Je fis signe à Conklin de se brancher sur ma ligne.
— Qui est à l’appareil ? demandai-je.
— Peu importe, répondit la voix. Madison Tyler est en bonne santé.
— Qu’en savez-vous ?
— Dis quelque chose, Maddy.
Une voix voilée, jeune et hésitante se fit entendre.
— Maman ? Maman ?
— Madison ? fis-je dans l’appareil.
— Dites à ses parents qu’ils ont commis une grosse erreur en prévenant la police. Rappelez vos chiens, ajouta mon interlocuteur, ou nous ferons du mal à Madison. De façon définitive. Si vous laissez tomber, elle restera vivante et en bonne santé. Mais dans un cas comme dans l’autre, les Tyler ne reverront jamais leur fille.
La communication fut coupée.
— Allô ? Allô ?
Je secouai jusqu’à obtenir la tonalité.
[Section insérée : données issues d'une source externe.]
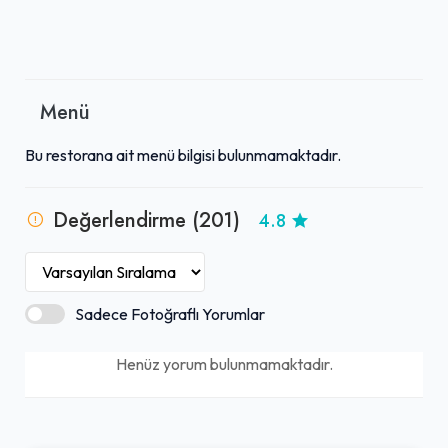
Menü
Bu restorana ait menü bilgisi bulunmamaktadır.
Değerlendirme (201)
4.8
Sadece Fotoğraflı Yorumlar
Henüz yorum bulunmamaktadır.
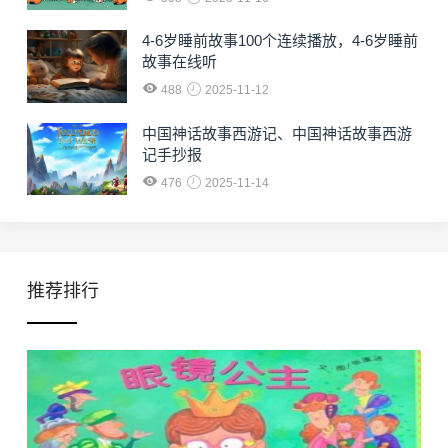
4-6岁睡前故事100个连续播放，4-6岁睡前
故事在线听
488
2025-11-12
中国神话故事西游记、中国神话故事西游
记手抄报
476
2025-11-14
推荐排行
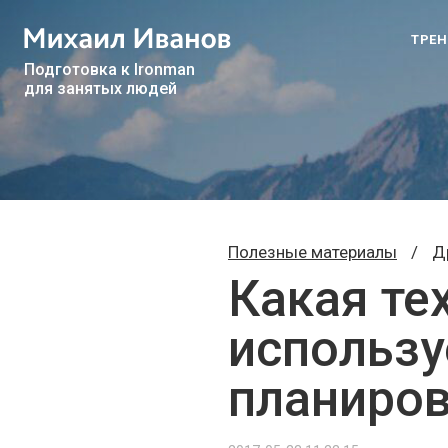
ТРЕ
Подготовка к Ironman
для занятых людей
Полезные материалы
/
Д
Какая те
использу
планиров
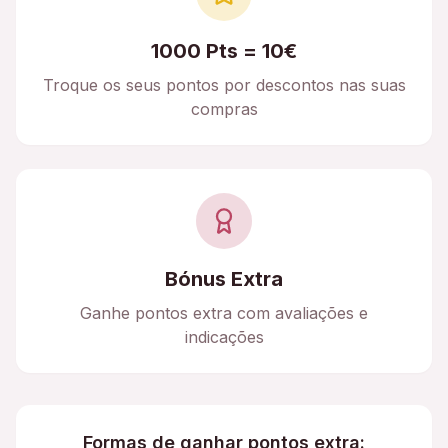
1000 Pts = 10€
Troque os seus pontos por descontos nas suas
compras
Bónus Extra
Ganhe pontos extra com avaliações e
indicações
Formas de ganhar pontos extra:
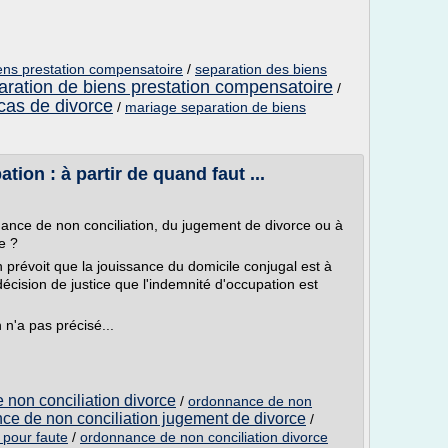
ens prestation compensatoire
/
separation des biens
aration de biens prestation compensatoire
/
cas de divorce
/
mariage separation de biens
ion : à partir de quand faut ...
nance de non conciliation, du jugement de divorce ou à
e ?
prévoit que la jouissance du domicile conjugal est à
décision de justice que l'indemnité d'occupation est
n'a pas précisé...
 non conciliation divorce
/
ordonnance de non
ce de non conciliation jugement de divorce
/
 pour faute
/
ordonnance de non conciliation divorce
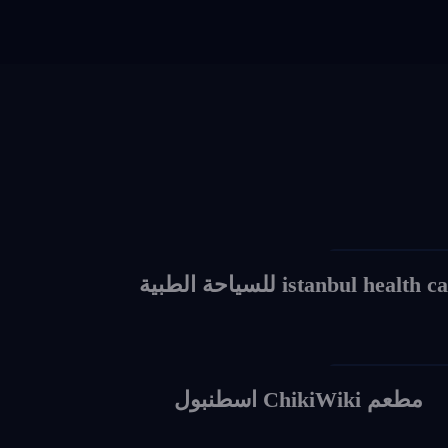
Social Media Des
istanbul health c للسياحة الطبية
Social Media Des
مطعم ChikiWiki اسطنبول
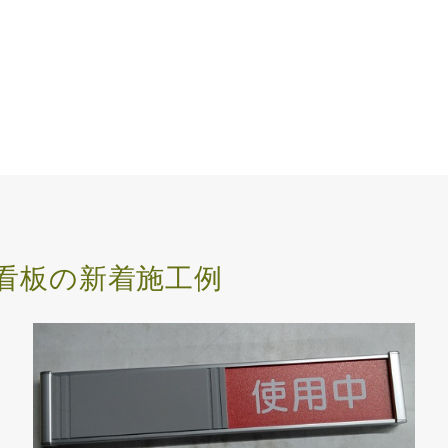
看板の新着施工例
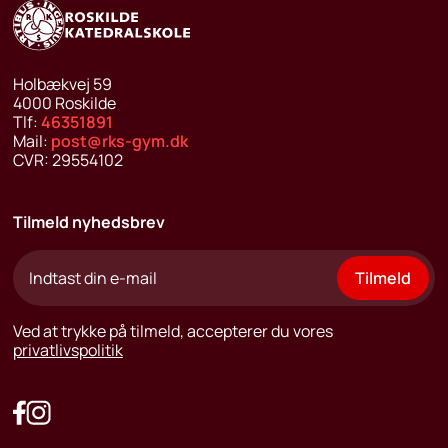
Holbækvej 59
4000
Roskilde
Tlf:
46351891
Mail:
post@rks-gym.dk
CVR:
29554102
Tilmeld nyhedsbrev
Tilmeld
Ved at trykke på tilmeld, accepterer du vores
privatlivspolitik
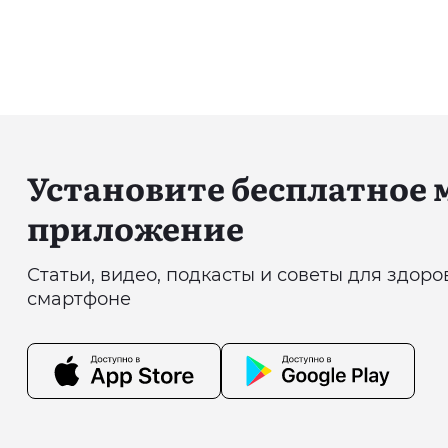
Установите бесплатное
приложение
Статьи, видео, подкасты и советы для здор
смартфоне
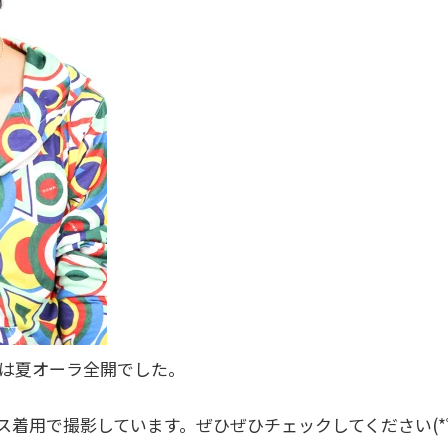
んは夏オーラ全開でした。
ス着用で撮影しています。ぜひぜひチェックしてください(*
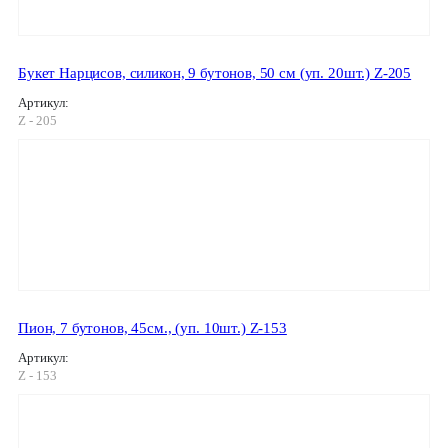
Букет Нарцисов, силикон, 9 бутонов, 50 см (уп. 20шт.) Z-205
Артикул:
Z - 205
Пион, 7 бутонов, 45см., (уп. 10шт.) Z-153
Артикул:
Z - 153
Puis je raccrochai violemment.
— Brenda, appelez le centre d’appel.
— C’est quoi ce cirque ? s’écria Conklin. Ils ont commis une grosse erreur en prévenant la police ? Lindsay, est-ce que cette petite fille avait la voix de Madison ?
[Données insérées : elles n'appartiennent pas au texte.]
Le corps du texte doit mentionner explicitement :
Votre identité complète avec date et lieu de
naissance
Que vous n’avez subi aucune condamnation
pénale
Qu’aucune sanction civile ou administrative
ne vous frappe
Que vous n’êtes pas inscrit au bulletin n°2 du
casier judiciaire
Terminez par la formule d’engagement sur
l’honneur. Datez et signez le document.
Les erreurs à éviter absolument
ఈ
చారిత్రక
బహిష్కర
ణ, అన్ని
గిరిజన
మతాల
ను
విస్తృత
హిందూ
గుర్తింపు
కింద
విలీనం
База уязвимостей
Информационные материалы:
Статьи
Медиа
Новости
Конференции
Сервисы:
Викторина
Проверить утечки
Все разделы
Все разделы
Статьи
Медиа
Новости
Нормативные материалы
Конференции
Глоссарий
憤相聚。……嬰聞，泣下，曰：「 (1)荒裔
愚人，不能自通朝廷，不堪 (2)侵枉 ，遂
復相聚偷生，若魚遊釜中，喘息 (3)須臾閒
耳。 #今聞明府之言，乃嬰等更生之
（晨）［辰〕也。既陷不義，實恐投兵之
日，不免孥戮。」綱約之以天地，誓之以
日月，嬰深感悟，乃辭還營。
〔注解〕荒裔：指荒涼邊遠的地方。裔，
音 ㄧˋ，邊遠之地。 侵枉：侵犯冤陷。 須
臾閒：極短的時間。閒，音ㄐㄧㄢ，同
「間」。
— Bon Dieu, je n’en sais rien.
— Et merde, grogna Conklin en balançant un annuaire contre le mur.
J’avais le tournis. Madison allait-elle vraiment bien ?
Pourquoi ses parents n’auraient-ils pas dû appeler la police, qu’est-ce que ça signifiait ? Y avait-il eu une demande de rançon ou un appel téléphonique dont nous ignorions tout ?
Tous les yeux étaient fixés sur moi. Jacobi se tenait juste derrière moi. C’est alors que le technicien rappela pour communiquer le résultat de la localisation téléphonique.
Mon interlocuteur avait utilisé un téléphone portable anonyme impossible à localiser.
— La voix était modifiée, informai-je Jacobi. Je vais envoyer la bande au labo.
— Fais-la d’abord écouter aux parents pour qu’ils identifient la voix de l’enfant.
— Il y a toujours la possibilité que ce soit un cinglé qui s’amuse, suggéra Conklin tandis que Jacobi s’éloignait.
— J’espère bien que c’est ça. Parce qu’on n’est pas près de « rappeler les chiens ».
Je ne pus exprimer le fond de ma pensée, à savoir que nous venions d’entendre les dernières paroles de Madison Tyler.